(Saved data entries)
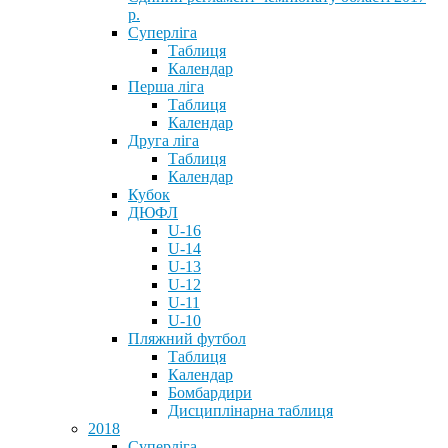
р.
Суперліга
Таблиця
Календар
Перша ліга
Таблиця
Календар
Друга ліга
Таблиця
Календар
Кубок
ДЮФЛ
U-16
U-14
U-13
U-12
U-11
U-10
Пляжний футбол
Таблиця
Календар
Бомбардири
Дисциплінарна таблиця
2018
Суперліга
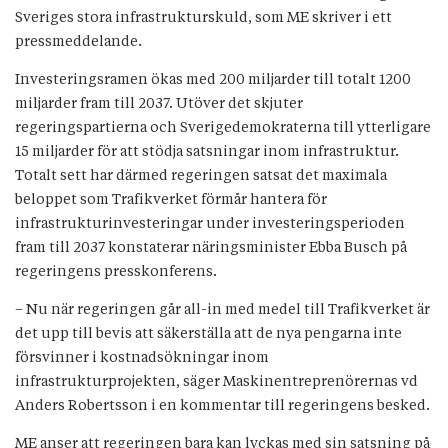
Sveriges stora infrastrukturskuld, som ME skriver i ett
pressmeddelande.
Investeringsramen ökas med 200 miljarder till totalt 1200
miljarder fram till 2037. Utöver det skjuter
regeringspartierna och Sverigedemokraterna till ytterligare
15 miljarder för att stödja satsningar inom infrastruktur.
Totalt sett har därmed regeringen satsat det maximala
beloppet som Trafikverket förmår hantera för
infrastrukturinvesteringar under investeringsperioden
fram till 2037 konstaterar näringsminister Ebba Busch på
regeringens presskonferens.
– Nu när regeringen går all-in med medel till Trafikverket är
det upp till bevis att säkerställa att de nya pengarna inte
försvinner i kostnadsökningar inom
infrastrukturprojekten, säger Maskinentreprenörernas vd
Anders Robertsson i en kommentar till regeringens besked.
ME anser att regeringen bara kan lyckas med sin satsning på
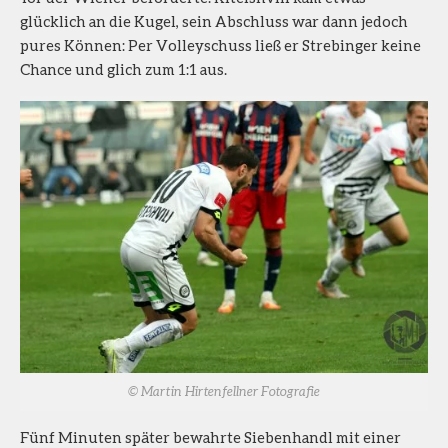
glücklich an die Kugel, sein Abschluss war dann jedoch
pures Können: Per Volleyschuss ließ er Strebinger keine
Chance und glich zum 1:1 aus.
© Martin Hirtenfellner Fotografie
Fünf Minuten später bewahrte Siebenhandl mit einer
--
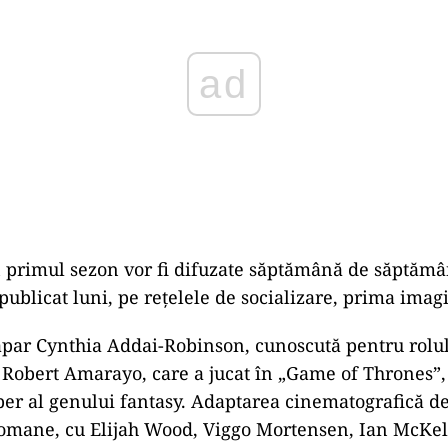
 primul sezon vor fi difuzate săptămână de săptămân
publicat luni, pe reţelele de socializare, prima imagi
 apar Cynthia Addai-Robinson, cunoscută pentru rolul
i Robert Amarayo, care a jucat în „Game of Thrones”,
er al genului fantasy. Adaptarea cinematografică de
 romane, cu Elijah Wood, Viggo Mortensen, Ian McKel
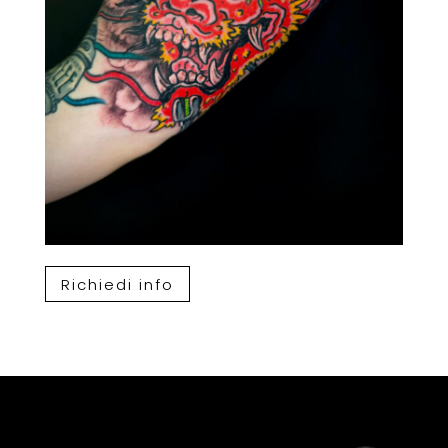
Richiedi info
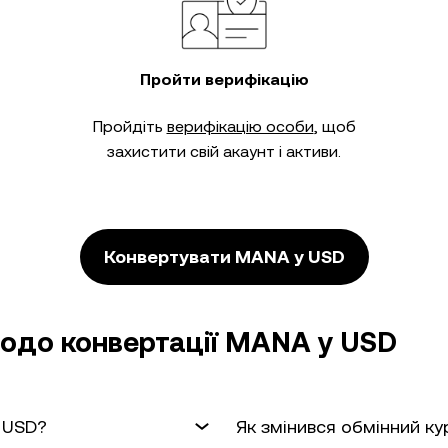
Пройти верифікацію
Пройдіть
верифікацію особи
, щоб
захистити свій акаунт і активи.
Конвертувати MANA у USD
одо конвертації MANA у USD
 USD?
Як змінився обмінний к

# PROBLEM STATEMENT
Starting at the line containing "i Robert Amarayo, care" and stopping at the line containing "Як змінився обмінний к", output every line above exactly, both ends included, with pictures omitted.

# TASK SOLUTION
i Robert Amarayo, care a jucat în „Game of Thrones”,
er al genului fantasy. Adaptarea cinematografică de
 romane, cu Elijah Wood, Viggo Mortensen, Ian McKel
Richiedi info
Пройти верифікацію
Пройдіть
верифікацію особи
, щоб
захистити свій акаунт і активи.
Конвертувати MANA у USD
одо конвертації MANA у USD
 USD?
Як змінився обмінний к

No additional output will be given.